Il en va sûrement de la romance qui… fonctionne. D’aucun ne connaîtrait pas l’existence de la romancière pourrait y trouver plus d’intérêt, mais un sujet si dense réduit à une heure vingt de conjugalité ne peut faire que grincer des dents. Quel choix désarçonnant effectivement de traiter ce fabuleux chant féminin presque uniquement par le biais de sa relation. Non pas qu’elle n’ait pas été une influence magistrale sur elle, mais ce filtre floute intrinsèquement son pouvoir -même si elle ne se laisse pas écraser. Le développement de leur amour est si bosselé et traité avec ferveur qu’il demeure hypnotisant, mais des longs-métrages représentant des amants sur toile d’histoire ne manquent pas. Sans vouloir reprocher au film quelque chose dont il ne se targue pas, faire abstraction du traitement du roman est compliqué. La naissance de l’un des plus grands mythes de tous les temps aurait nécessité une bien plus grande implication scénaristique. Frankenstein, c’est l’apothéose d’un gothique fantasmé après Le château d’Otrante d’Horace Walpole, c’est une construction psychologique qui fait du fantastique un support aux possibilités illimitées -et pas du fait de la gente masculine ! Ce mythe si iconique dans tant de médias n’apparaît que comme une conclusion, jamais en tant que bouleversement psychologique profond, ce qu’il est. Et avant les trente dernières minutes cette révolution se ressent très peu, loin s’en faut.Photo du film MARY SHELLEY

Puisque tout gravite autour de Mary, le regard se tourne ensuite évidemment vers son actrice. Elle est incarnée par Elle Fanning dont la performance a beau être louable, elle ne semble être que la surface photosensible d’une silhouette dénuée de sens épique. Elle est l’image fixe que l’inconscient se fait d’une féministe du XIX° siècle, sans en approcher les abyssales nuances ou les spécificités. Cela pourrait presque être la biographie d’une autre ; elle semble comme absente, presque un prétexte porteur en vain d’un message compliqué à traiter avec honnêteté. Il suffit de lire deux lignes du Prométhée moderne pour percevoir une personnalité d’une ampleur qui n’est que peu suggérée à l’écran. Mais tout ceci est à imputer davantage à l’écriture qu’à l’interprète ; elle reste en effet une muse à la fois candide et féroce que l’on se plaît à suivre, d’autant que ce qu’elle traverse permet une variété de tons appréciable. Quant à ceux qui l’entourent – plusieurs ayant fait escale par Westeros – ils sont chacun si dévoués à leur rôle qu’ils lui font parfois de l’ombre. Douglas Booth est une version plus lyrique de ce jeune tyran du Riot club, dont le visage angélique annonce mille désillusions manipulatrices. Il est aussi bien crédible en dictateur domestique qu’en poète fleuri aux yeux humides, et sa partenaire de crime -à l’écran comme à la ville- qu’est Bel Powley en Claire Clairmont le complète à ravir. Deux identités fortes qui forgent leur amie pour le meilleur comme pour le pire, avec leurs rires au bout des couloirs ou leurs intentions floues. Les longues répliques excessivement soutenues s’écoutent avec délice puisque la langue anglaise -british- devient presque sa propre protagoniste, et les acteurs s’en accommodent for convenablement selon les normes du film d’époque. Et si pour certains l’ensemble paraît peut-être peu naturel, il est couronné par un Tom Sturridge flamboyant en Lord Byron, parfaitement conscient de l’aura indéfectiblement mystique de l’homme à la vie la plus extravagante qui fût.
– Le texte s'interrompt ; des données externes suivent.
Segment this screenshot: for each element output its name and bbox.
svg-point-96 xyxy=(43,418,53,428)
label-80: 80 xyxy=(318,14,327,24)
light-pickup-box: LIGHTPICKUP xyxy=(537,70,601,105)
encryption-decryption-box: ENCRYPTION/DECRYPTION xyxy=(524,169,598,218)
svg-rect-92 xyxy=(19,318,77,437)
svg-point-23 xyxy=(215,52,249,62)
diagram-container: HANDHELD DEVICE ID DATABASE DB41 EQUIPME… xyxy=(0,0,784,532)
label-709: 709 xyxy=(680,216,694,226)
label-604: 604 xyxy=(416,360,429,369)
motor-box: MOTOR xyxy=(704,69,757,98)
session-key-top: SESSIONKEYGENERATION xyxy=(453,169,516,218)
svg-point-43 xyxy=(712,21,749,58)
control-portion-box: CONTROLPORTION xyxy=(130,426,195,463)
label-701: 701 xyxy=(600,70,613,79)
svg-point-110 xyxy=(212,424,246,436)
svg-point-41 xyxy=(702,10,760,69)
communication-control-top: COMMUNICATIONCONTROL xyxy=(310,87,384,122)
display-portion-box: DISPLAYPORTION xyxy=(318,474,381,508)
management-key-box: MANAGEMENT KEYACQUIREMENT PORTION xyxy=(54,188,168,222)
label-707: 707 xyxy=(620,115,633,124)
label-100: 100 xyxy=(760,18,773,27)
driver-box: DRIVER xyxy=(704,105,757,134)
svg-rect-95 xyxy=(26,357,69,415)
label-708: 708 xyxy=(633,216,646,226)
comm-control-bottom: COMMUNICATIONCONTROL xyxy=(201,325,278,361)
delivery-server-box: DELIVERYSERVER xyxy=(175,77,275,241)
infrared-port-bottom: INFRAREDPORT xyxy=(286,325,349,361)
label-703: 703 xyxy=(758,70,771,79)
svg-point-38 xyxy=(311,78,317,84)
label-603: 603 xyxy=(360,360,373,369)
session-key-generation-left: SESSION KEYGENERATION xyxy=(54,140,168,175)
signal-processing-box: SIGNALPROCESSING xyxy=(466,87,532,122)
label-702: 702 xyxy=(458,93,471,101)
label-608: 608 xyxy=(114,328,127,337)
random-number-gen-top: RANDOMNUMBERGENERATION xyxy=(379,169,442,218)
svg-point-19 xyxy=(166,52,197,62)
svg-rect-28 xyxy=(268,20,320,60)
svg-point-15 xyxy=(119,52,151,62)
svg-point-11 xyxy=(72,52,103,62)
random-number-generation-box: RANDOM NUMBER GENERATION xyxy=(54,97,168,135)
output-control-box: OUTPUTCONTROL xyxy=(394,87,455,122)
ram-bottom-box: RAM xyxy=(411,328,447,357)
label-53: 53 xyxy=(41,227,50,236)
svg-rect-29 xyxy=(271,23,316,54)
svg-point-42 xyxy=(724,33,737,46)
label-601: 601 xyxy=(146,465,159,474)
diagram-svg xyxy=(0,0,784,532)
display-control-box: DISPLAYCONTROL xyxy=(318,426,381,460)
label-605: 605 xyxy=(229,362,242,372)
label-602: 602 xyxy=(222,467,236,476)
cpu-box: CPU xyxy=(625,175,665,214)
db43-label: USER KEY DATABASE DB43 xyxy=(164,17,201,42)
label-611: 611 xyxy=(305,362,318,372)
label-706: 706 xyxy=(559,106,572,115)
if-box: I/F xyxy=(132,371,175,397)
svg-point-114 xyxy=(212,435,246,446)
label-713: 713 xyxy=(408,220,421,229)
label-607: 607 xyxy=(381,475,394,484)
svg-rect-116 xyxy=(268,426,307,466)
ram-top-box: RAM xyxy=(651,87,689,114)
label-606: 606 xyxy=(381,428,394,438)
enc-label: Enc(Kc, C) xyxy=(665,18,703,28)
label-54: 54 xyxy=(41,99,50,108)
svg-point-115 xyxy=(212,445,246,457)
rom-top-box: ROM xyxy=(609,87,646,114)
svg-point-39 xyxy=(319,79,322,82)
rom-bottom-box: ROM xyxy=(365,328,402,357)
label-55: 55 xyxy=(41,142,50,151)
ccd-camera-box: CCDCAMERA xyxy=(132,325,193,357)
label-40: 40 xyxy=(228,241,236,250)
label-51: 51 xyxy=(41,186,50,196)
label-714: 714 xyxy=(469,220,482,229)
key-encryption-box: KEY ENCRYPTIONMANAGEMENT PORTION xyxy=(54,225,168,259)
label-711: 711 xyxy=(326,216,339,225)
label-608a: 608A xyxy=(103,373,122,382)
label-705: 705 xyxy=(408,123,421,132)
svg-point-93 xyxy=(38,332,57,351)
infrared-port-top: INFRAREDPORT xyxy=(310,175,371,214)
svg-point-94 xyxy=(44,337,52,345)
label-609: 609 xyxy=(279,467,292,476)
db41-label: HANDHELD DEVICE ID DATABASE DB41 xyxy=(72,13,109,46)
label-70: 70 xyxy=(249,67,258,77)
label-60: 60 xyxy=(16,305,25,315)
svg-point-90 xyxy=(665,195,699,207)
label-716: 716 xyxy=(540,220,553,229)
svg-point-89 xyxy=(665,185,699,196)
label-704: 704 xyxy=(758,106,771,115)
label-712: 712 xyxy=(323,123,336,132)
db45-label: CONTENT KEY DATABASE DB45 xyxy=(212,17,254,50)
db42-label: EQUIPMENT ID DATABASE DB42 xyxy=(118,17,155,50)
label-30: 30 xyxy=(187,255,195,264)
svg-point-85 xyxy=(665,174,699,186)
Photo du film MARY SHELLEY

Oubliés ces défauts, il est clair que l’on ne peut pas attendre de toute œuvre qu’elle transcende le genre, et plus particulièrement celui très figé du biopic, qu’al-Mansour maîtrise tout à fait. Il est alors nécessaire pour continuer de célébrer la seconde partie : les évènements en Suisse ainsi que la lutte pour la publication (dénuée d’enjolivement) ajoutent enfin rebondissements et fièvre de littérature, simplement. L’effervescence créatrice, l’adrénaline de l’écriture, l’artiste qui se retrouve. Elle était perdue depuis le début sous un drap fantomatique, elle émerge finalement de cette obscurité qu’elle utilise à son avantage. Si elle n’est pas encline à la folie des passions, elle s’en imprègne pour renaître de ses cendres timides. Épigone dans l’ombre de son père au début, elle grandit comme l’une des mères fondatrices du gothic novel. La progression mythologique est l’addition lente de tous les aspects de la vie de l’héroïne, chaque étape qu’elle franchit la fait mûrir et constitue une autre pièce détachée pour son monstre.

« There is something at work in my soul which I do not understand. »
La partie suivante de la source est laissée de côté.